Beginning at the line with "USEFUL LINKS" in the records below, return each line up to and including the last, exactly as it stands, but not the pictures.

·····

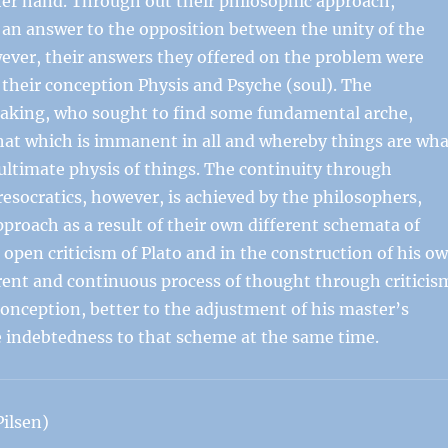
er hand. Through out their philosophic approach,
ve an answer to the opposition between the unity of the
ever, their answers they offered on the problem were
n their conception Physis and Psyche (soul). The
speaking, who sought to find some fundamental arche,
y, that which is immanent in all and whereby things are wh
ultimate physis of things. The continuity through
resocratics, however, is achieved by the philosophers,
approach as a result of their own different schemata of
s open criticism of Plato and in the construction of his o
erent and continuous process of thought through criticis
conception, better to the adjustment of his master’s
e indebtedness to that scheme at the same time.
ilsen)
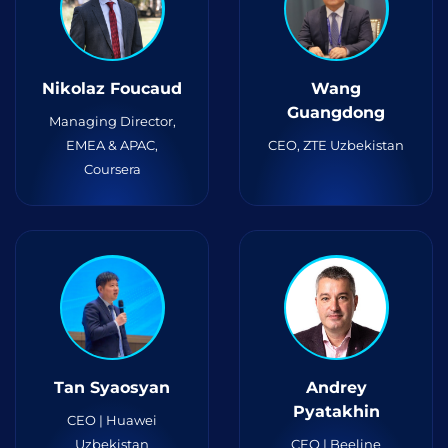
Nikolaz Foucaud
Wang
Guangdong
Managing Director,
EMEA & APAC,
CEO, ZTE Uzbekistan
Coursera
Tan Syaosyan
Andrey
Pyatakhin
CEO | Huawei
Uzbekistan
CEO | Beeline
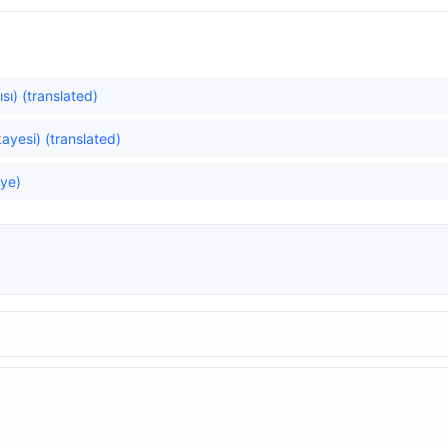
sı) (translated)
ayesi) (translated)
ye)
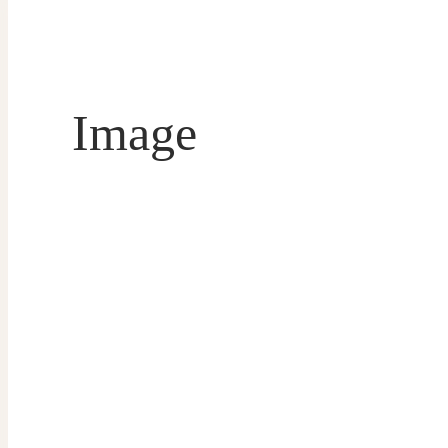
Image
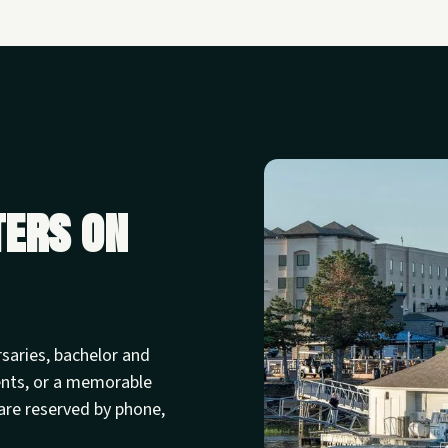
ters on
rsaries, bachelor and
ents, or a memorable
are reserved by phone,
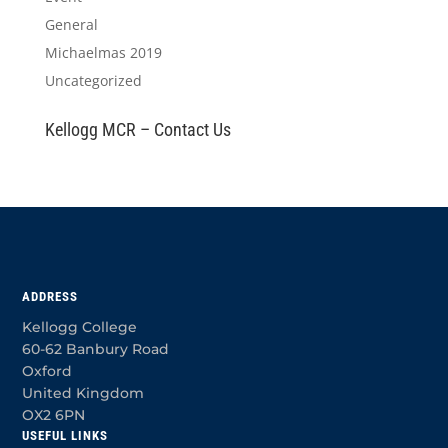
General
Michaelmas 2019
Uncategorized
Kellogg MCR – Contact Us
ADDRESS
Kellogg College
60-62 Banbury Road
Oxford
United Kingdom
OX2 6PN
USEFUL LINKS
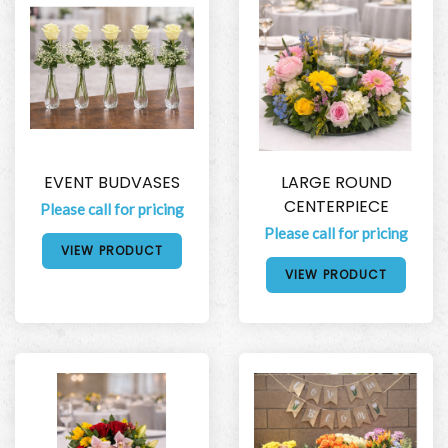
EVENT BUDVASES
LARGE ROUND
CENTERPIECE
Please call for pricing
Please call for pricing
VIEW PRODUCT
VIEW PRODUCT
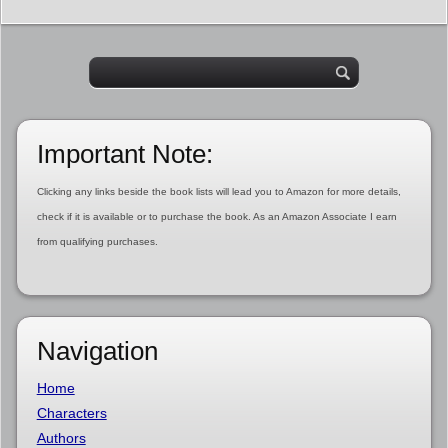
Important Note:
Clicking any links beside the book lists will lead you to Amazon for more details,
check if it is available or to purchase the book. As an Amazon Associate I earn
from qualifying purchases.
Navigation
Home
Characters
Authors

·····

-- COMPLETED EXERCISE --
USEFUL LINKS
EVENT BUDVASES
LARGE ROUND
CENTERPIECE
Please call for pricing
Please call for pricing
VIEW PRODUCT
VIEW PRODUCT
Important Note:
Clicking any links beside the book lists will lead you to Amazon for more details,
check if it is available or to purchase the book. As an Amazon Associate I earn
from qualifying purchases.
Navigation
Home
Characters
Authors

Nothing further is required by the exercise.